Tuesday, July 2, 2013

As Jay Leno Goes, Late Night Seems Poised To Return To White Dudes, Suits, And Desks

Over at Buzzfeed, Adam B. Vary is absolutely right to suggest that, as the late-night television lineup seems poised for another reshuffle as NBC’s relationship with Jay Leno deteroirates, it would be awfully nice if the networks considered candidates for the positions about to be opened up who aren’t the interchangeable white men who have largely dominated those time slots since time immemorial, or at least since Johnny Carson. And I think it’s worth making a larger point in conjunction with his argument: it’s going to be disappointing if the spaces opened up by Leno’s canning and subsequent reshuffling produce not just the same faces, but the same formats, particularly given the waves of experimentation that have been taking place outside of the major networks for years.

There’s the political model, which started in its current incarnation over at Comedy Central. Jon Stewart and Steven Colbert may not hail from exactly the same schools of comedy as David Letterman, Jimmy Fallon, and Jay Leno, but they’re marked by the same general demographics. It’s what they’ve done behind the desks on their respective sets that’s different. While Stewart and Colbert take on a wide array of topics, they’re doing so not from a general interest perspective but from carefully honed political ones. Their business model aims for ferocious loyalty among a segment of the population they’ve chosen to pursue specifically, rather than pulling from across the political spectrum as a whole. It’s worldview, rather than schtick that’s the initial selling point, Stewart’s righteousness and Colbert’s gleeful satire rather than signature bits like David Letterman’s top ten lists or Jimmy Fallon’s rapport with his musical guests, though of course Stewart and Colbert sold those, too. FX has subsequently taken a step beyond the innovation that Colbert and Stewart represented with Totally Biased With W. Kamau Bell, the intensely political African-American comic who honed his act in the Bay Area stand-up scene before moving to late-night, where he’s ditched the suits and the presumption of white dudeness, and brought along correspondents who don’t look much like the men in ties who largely dominate Stewart and Colbert’s shows, too, like lesbian comic Janine Brito.

And Bell isn’t the only person of color in late night in recent years, nor is Brito the only woman or only non-straight person. Vary called out George Lopez’s TBS show, cancelled when Conan O’Brien moved to the network, as an example of innovation both with hosts and format. T.J. Holmes is attempting to make a go of it on BET. And Arsenio Hall is rolling out a new late-night talk show that will be distributed through CBS syndication sometime later this fall. Wanda Skyes had her shot at late-night hosting in 2010. Chelsea Handler and Kathy Griffin have hosted late-night talk shows, if not the conventional late-night variety standards. And over at Bravo, Andy Cohen has built a successful franchise out of his Watch What Happens Live recap show, which features Bravo talent as well as other guests, and is known for a boozy, playful atmosphere—one of his bits of schtick is to have visitors play games with Cohen as a way of loosening them up. The fact that show has worked is one of the reasons we’ve seen things like The Talking Dead on AMC: as is the case with political shows, other niche late-night programming that lets fans process ideas they’re intensely interested in has become a viable alternative to the general interest show. But these alternative experiments in late night programming seem to be off in their own world, rather than acting as a farm team for the existing business model, which means that diversity of format as well as of hosts is off percolating elsewhere, rather than rising to the networks.
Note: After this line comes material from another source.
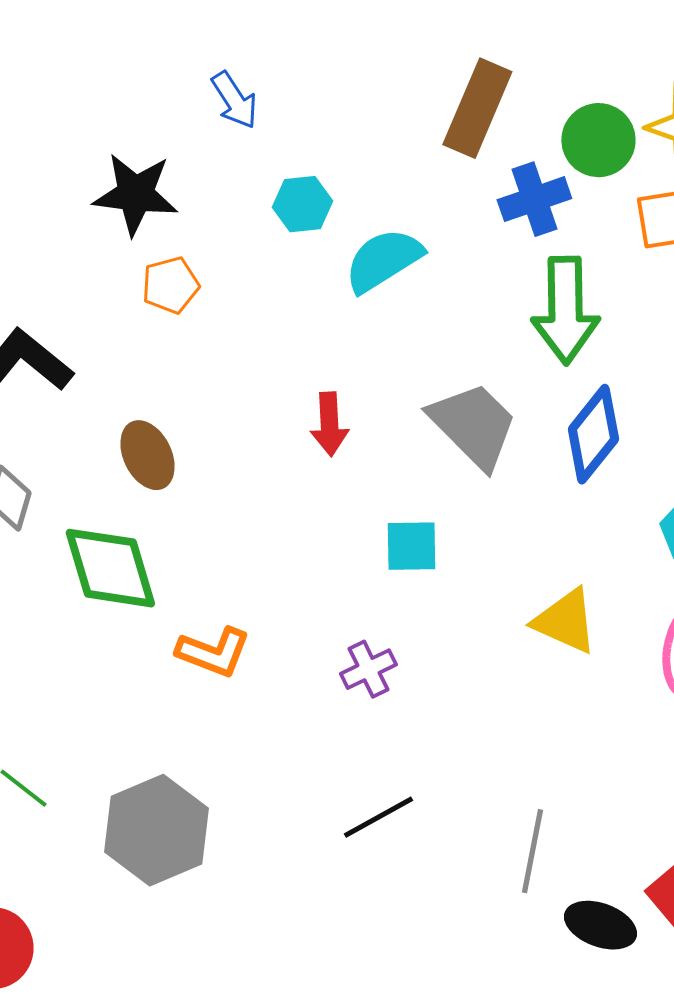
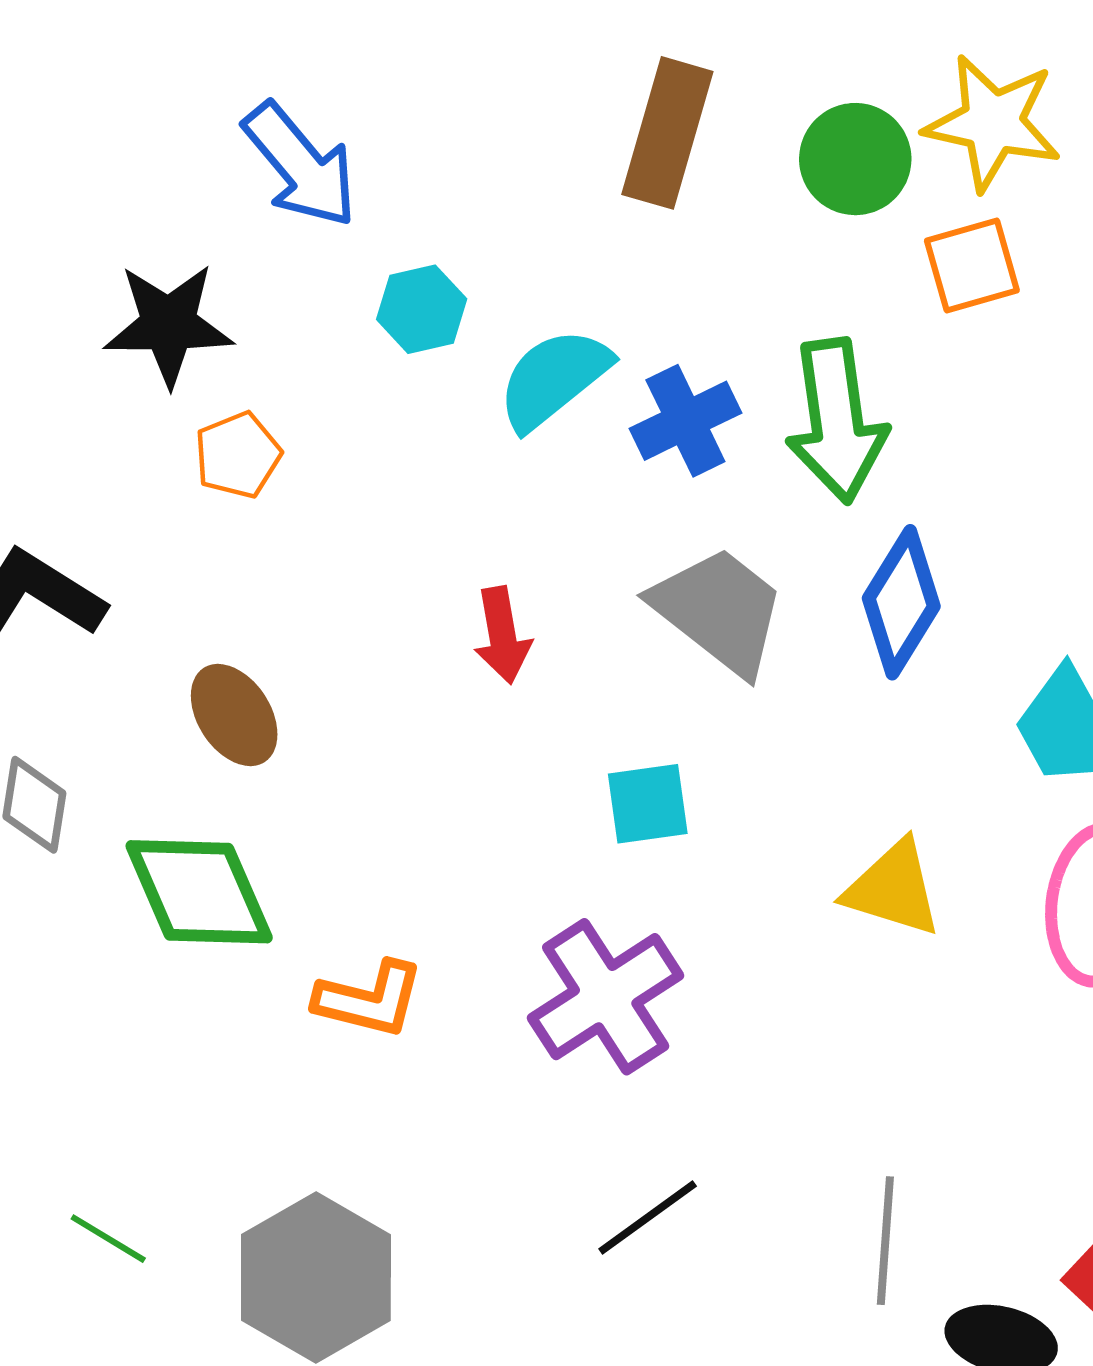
blue arrow: (234, 100) -> (300, 165), size x1.5
blue cross: (534, 199) -> (685, 421), moved
purple cross: (368, 669) -> (606, 997), size x1.8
Laura Bennett is right, of course, that the internet and the possibility of content going viral has had an enormous influence on the way late night shows structure their bits—it’s almost a reverse response to Daniel Tosh’s clip shows, where the late night hosts want to manufacture the videos that go huge, rather than discuss and drive traffic to someone else’se work. Jimmy Fallon’s recruitment of The Roots was probably the biggest staffing innovation in recent years, a reason to come for the house band rather than just the host, and in keeping with Fallon’s determination to be a musical tastemaker, rather than simply responding to musical trends. It makes sense that late night hosts would want to be drivers of the culture, active aggregators and curators, rather than simply party hosts riding the hot new trend—you’ve got a better argument that audiences should tune in during the time slot if they might witness the emergence of Odd Future on the national stage, rather than if your’e going to interview Tyler The Creator six months after he emerges onto the national consciousness. But I’m curious to see what different kinds of hosts would choose to elevate if given the chance, and curious for someone who’s going to offer a new way to stage those debuts. Suits, desks, and white guys are all fine on their own. But they aren’t the only way to do things.